EXERCISE DATA:
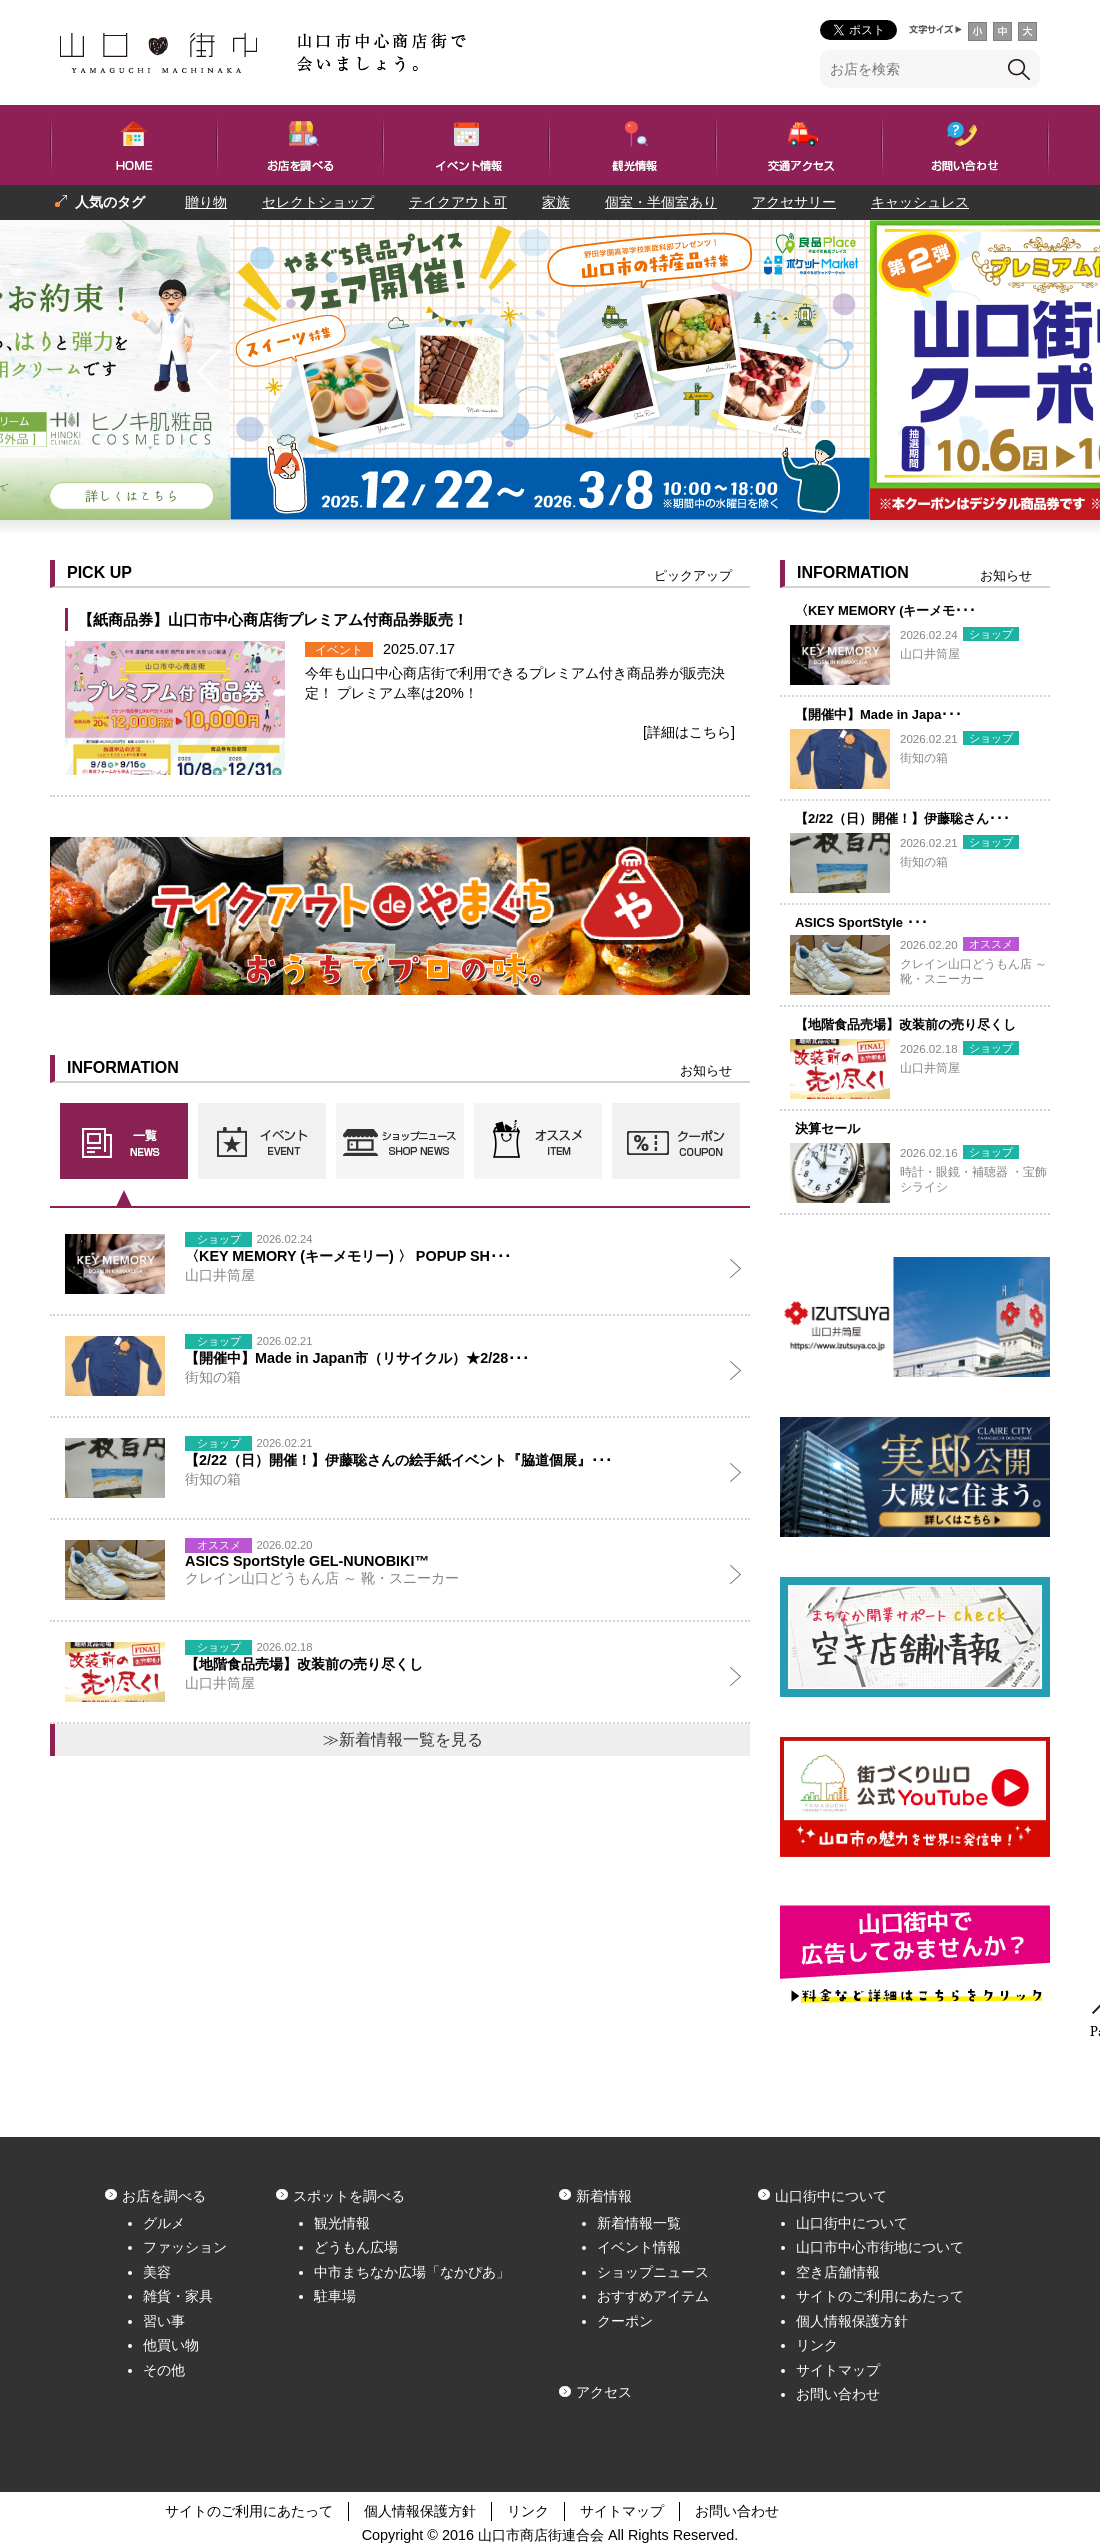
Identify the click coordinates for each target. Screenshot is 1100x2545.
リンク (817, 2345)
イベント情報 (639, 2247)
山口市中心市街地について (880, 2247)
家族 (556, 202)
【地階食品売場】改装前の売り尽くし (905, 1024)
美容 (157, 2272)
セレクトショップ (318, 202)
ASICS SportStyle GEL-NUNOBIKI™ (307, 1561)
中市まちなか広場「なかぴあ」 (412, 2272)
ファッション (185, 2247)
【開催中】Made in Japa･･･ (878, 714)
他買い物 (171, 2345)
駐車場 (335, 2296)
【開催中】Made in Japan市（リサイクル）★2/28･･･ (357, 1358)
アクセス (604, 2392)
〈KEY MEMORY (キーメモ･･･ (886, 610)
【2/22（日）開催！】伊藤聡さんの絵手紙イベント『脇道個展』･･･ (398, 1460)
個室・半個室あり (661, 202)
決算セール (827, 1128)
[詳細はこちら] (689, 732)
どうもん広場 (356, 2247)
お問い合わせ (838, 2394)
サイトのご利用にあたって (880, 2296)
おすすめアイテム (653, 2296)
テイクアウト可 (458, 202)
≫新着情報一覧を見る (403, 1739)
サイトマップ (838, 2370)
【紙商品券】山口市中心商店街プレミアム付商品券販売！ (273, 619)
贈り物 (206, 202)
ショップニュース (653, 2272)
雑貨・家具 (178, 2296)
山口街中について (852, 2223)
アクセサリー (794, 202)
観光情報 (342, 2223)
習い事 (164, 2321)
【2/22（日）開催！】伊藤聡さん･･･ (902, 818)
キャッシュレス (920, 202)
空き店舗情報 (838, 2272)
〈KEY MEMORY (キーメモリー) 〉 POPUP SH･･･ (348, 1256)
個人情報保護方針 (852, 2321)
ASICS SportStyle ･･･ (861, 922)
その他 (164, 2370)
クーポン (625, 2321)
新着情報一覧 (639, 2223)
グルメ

YOUR OBJECTIVE:
Your reply must be one number, namely the count of lines above that hold the string "MEMORY".

RESULT FOR THIS TASK:
2